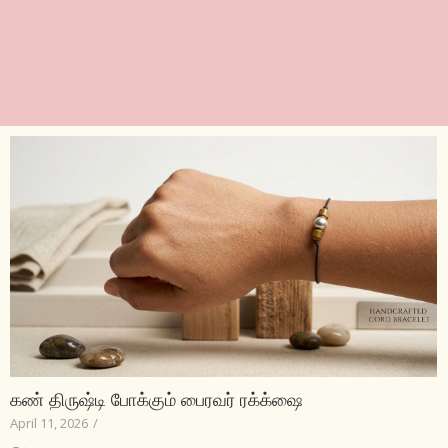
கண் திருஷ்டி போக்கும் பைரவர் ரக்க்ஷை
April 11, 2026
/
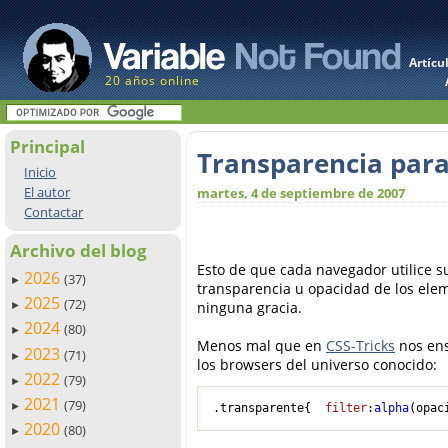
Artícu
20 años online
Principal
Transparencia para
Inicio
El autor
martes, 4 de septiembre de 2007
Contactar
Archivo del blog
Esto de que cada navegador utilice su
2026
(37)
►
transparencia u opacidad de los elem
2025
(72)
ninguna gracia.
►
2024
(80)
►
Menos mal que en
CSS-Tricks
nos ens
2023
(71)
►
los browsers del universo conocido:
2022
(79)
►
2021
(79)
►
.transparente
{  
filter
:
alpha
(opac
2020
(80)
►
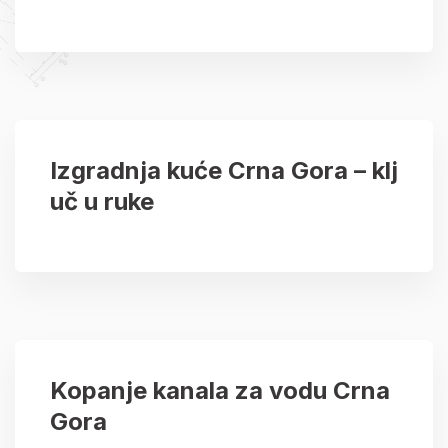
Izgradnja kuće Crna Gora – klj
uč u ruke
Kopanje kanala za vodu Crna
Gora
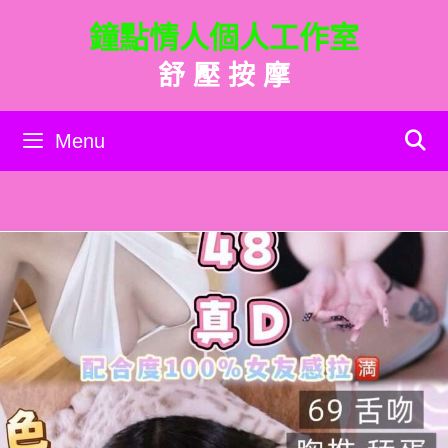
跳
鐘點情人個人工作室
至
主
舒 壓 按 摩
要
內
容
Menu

================================

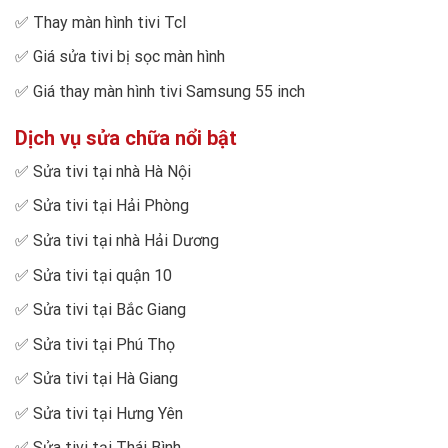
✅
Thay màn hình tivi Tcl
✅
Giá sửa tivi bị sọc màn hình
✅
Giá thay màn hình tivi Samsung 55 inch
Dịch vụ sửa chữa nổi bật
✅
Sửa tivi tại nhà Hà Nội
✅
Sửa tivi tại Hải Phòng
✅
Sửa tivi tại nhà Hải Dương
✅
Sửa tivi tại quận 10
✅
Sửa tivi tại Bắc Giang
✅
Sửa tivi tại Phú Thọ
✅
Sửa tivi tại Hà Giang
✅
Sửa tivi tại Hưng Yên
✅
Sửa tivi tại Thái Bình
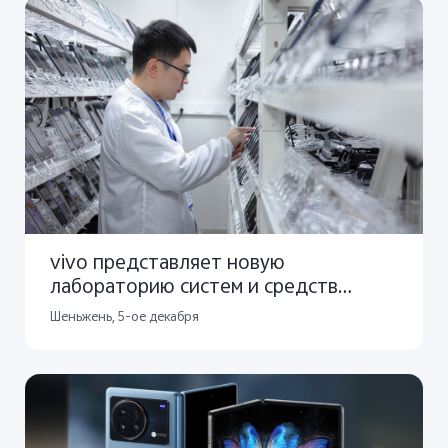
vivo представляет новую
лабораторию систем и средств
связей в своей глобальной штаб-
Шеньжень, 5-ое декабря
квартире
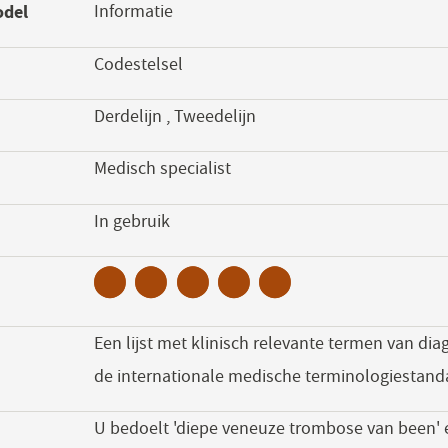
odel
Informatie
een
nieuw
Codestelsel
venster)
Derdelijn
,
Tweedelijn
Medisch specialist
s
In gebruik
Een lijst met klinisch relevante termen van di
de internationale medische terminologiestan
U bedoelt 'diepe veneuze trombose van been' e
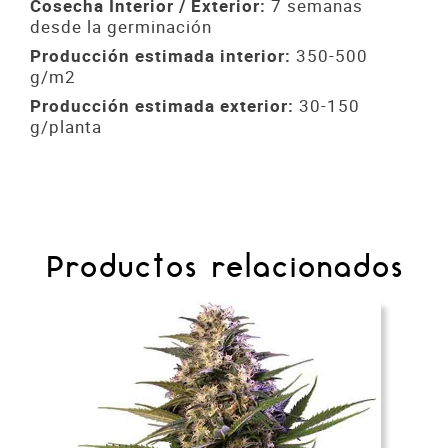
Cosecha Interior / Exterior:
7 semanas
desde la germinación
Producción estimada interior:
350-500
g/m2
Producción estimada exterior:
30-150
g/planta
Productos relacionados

================================

→ YOUR INSTRUCTIONS
In the records above, how many lines include the string "Crna"? Answer with only the number.

→ EXERCISE OUTPUT
2